Looks like some sort of larva at a glance - a clearer pic would help a lot. Not a nem/flatworm from what I can see though.


----------



## Broseph (Dec 5, 2011)

I'm no bug expert, but it looks like a fungus gnat larva.


----------



## jimmy rustles (Mar 10, 2013)

I think I found the same in one of my bromeliads, wondering what they are and if they can do harm, fungus gnats doesnt sound too bad tho.


----------



## epiphytes etc. (Nov 22, 2010)

jimmy rustles said:


> I think I found the same in one of my bromeliads, wondering what they are and if they can do harm, fungus gnats doesnt sound too bad tho.


Those look like mosquito larvae to me.


----------



## hydrophyte (Jun 5, 2009)

Yeah that looks like some kind of insect.


----------



## Kastina83 (Apr 9, 2013)

Great! Everything is better than Nemerteans  Thanks all!


----------



## jimmy rustles (Mar 10, 2013)

epiphytes etc. said:


> Those look like mosquito larvae to me.


Ok, that doesnt sound too frightening, thanks for the responses


----------



## rigel10 (Jun 1, 2012)

I'm still waiting for a solution to nemerteans. Any tips? They have almost gone in one of my tank (I put in it a lot of woodlice), but I can not exterminate them in my Almirante tank.
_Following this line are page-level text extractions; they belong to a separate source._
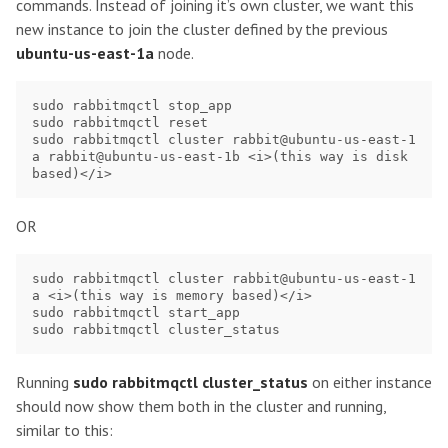
commands. Instead of joining it’s own cluster, we want this
new instance to join the cluster defined by the previous
ubuntu-us-east-1a
node.
sudo rabbitmqctl stop_app

sudo rabbitmqctl reset

sudo rabbitmqctl cluster rabbit@ubuntu-us-east-1
a rabbit@ubuntu-us-east-1b <i>(this way is disk 
OR
sudo rabbitmqctl cluster rabbit@ubuntu-us-east-1
a <i>(this way is memory based)</i>

sudo rabbitmqctl start_app

Running
sudo rabbitmqctl cluster_status
on either instance
should now show them both in the cluster and running,
similar to this: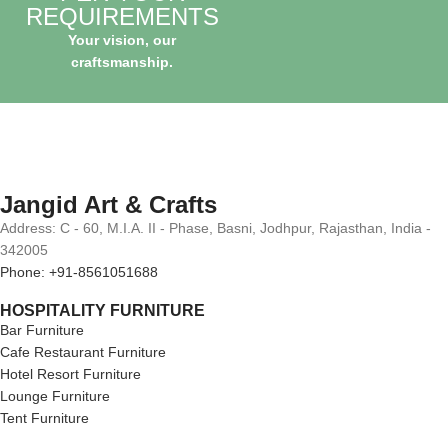
REQUIREMENTS
Your vision, our
craftsmanship.
Jangid Art & Crafts
Address: C - 60, M.I.A. II - Phase, Basni, Jodhpur, Rajasthan, India -
342005
Phone: +91-8561051688
HOSPITALITY FURNITURE
Bar Furniture
Cafe Restaurant Furniture
Hotel Resort Furniture
Lounge Furniture
Tent Furniture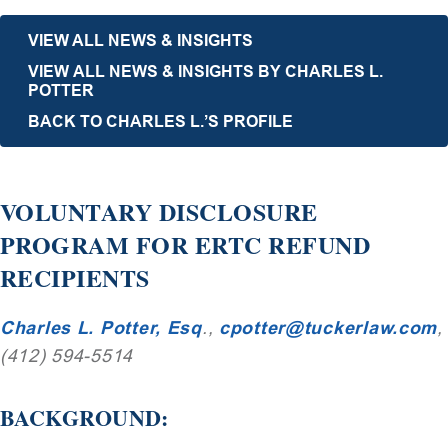
VIEW ALL NEWS & INSIGHTS
VIEW ALL NEWS & INSIGHTS BY CHARLES L.
POTTER
BACK TO CHARLES L.’S PROFILE
VOLUNTARY DISCLOSURE
PROGRAM FOR ERTC REFUND
RECIPIENTS
Charles L. Potter, Esq
.,
cpotter@tuckerlaw.com
,
(412) 594-5514
BACKGROUND: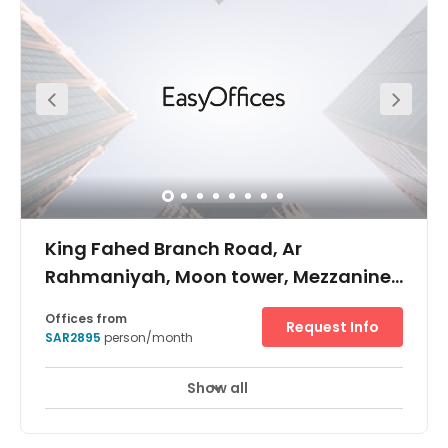
from a wide range of amenities; there is an exhibition and
convention centre nearby where you can host networking
events and conferences. At this accommodating turnkey
solution, there is copy and printing facilities, as well as 24
hour access and security, postal services/mail handling
and an all-inclusive fee.
King Fahed Branch Road, Ar
Rahmaniyah, Moon tower, Mezzanine
floor, PO Box: 231772
Offices from
Request Info
SAR2895
person/month
Show all
24 hour CCTV monitoring
Elevator
+ 7 more
Located on King Fahed road, near shopping malls and
the central business district of Riyadh, Moon tower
I'm thinking of redoing everything, throwing the plans in this viv.


----------



## stu&shaz (Nov 19, 2009)

rigel10 said:


> I'm still waiting for a solution to nemerteans. Any tips? They have almost gone in one of my tank (I put in it a lot of woodlice), but I can not exterminate them in my Almirante tank. I'm thinking of redoing everything, throwing the plans in this viv.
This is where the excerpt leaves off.